The Institute for Young Women Development (IYWD) recently celebrated major milestones on the gains and successes that it has made in gender-responsive social services delivery for young women in Mashonaland Central and Midlands Provinces.
The milestones, achieved over a period of four years, focused on five key result areas that the organisation has been focusing on which include information systems or platforms that have been created by local authorities that facilitate information flow between citizens and local governments, the inclusion of young women specifically in local government processes, enactment of gender-responsive policies as well as the implementation of gender-responsive policies successes related to infrastructure that has actually been constructed that is gender-responsive as well as gender-responsive social services delivery
Speaking to 263Chat on the sidelines of the event in Harare, IYWD Programs Manager, Sandra Zenda said: “Our bigger expected goal was for young women to be able to use their collective power to hold local authorities accountable for gender-responsive social services delivery and to actually realise their gains regarding actual gender-responsive social services delivery.

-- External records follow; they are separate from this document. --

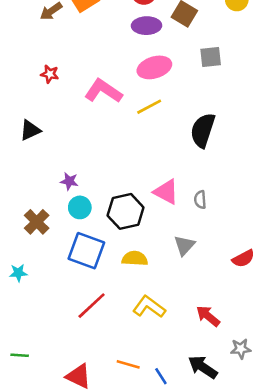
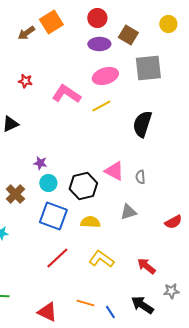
gray square: (211, 57) -> (148, 68), size x1.6
gray triangle: (184, 245) -> (128, 212), turned 30

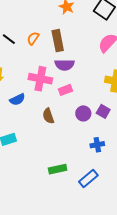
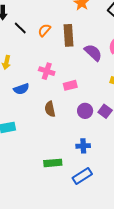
purple semicircle: (65, 65) -> (93, 53), moved, turned -144
pink cross: (40, 79) -> (47, 71), size x0.7
blue cross: (97, 145) -> (83, 146), moved

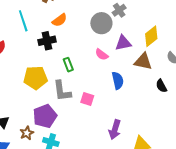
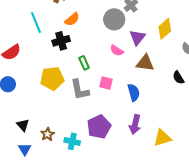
purple triangle: (123, 43) -> (137, 38), turned -36
brown triangle: (143, 62) -> (145, 63), moved
blue semicircle: (118, 81) -> (134, 92), moved
pink square: (87, 99) -> (106, 83), moved
purple pentagon: (45, 116) -> (99, 127), moved

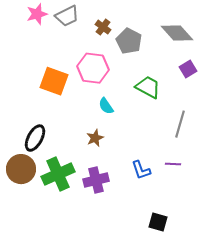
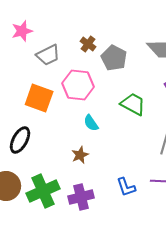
gray trapezoid: (67, 16) -> (48, 55), moved
black ellipse: (35, 138) -> (20, 140), moved

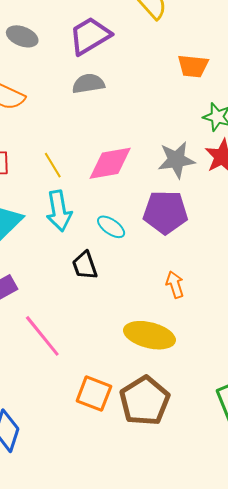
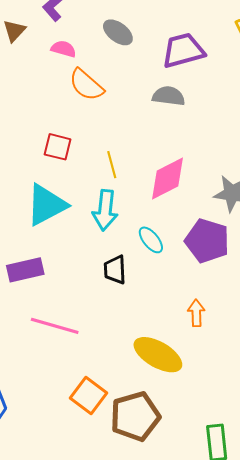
pink diamond: (110, 163) -> (167, 178), turned -33
pink line: (42, 336) -> (55, 326), turned -51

“So we witnessed evidence of that success because young women and women who were self mobilising and driving that process by themselves even without IYWD because we were just mainly creating a platform they were doing their work and not just young women but the local authorities themselves were also working with the young women.”
Among other things, the programs gave birth to transformational leadership training meant to strengthen the leadership potential and boost the confidence of young women.
The programs also brought awareness raising in areas such as constitutional provisions for Citizen Engagement and the structure and role of local government.
Zenda said in carrying out the programmes, IYWD encountered a number of challenges within the operating areas.
“Definitely there were challenges especially along the way because when we first started implementing this intervention there were some realities that we could not have known. There was limited knowledge in terms of constitutional provisions for citizens’ engagements,” she said.
She noted that there was not much understanding between local authorities and young women.
“We actually witnessed a case as we started and also even in the first few months and years of starting. there was some kind of tension between young women and other citizens. there was mistrust and just a basic lack of knowledge in terms of how local government works.
“There were challenges that we were facing so in terms of how it affected the program that we are implementing we would have some incidents of hostile exchanges and then probably people not being guided by constitutional provisions not knowing where they start, where they have to end as provided for in the constitution. but after addressing that I think the process was much simpler,” Zenda said.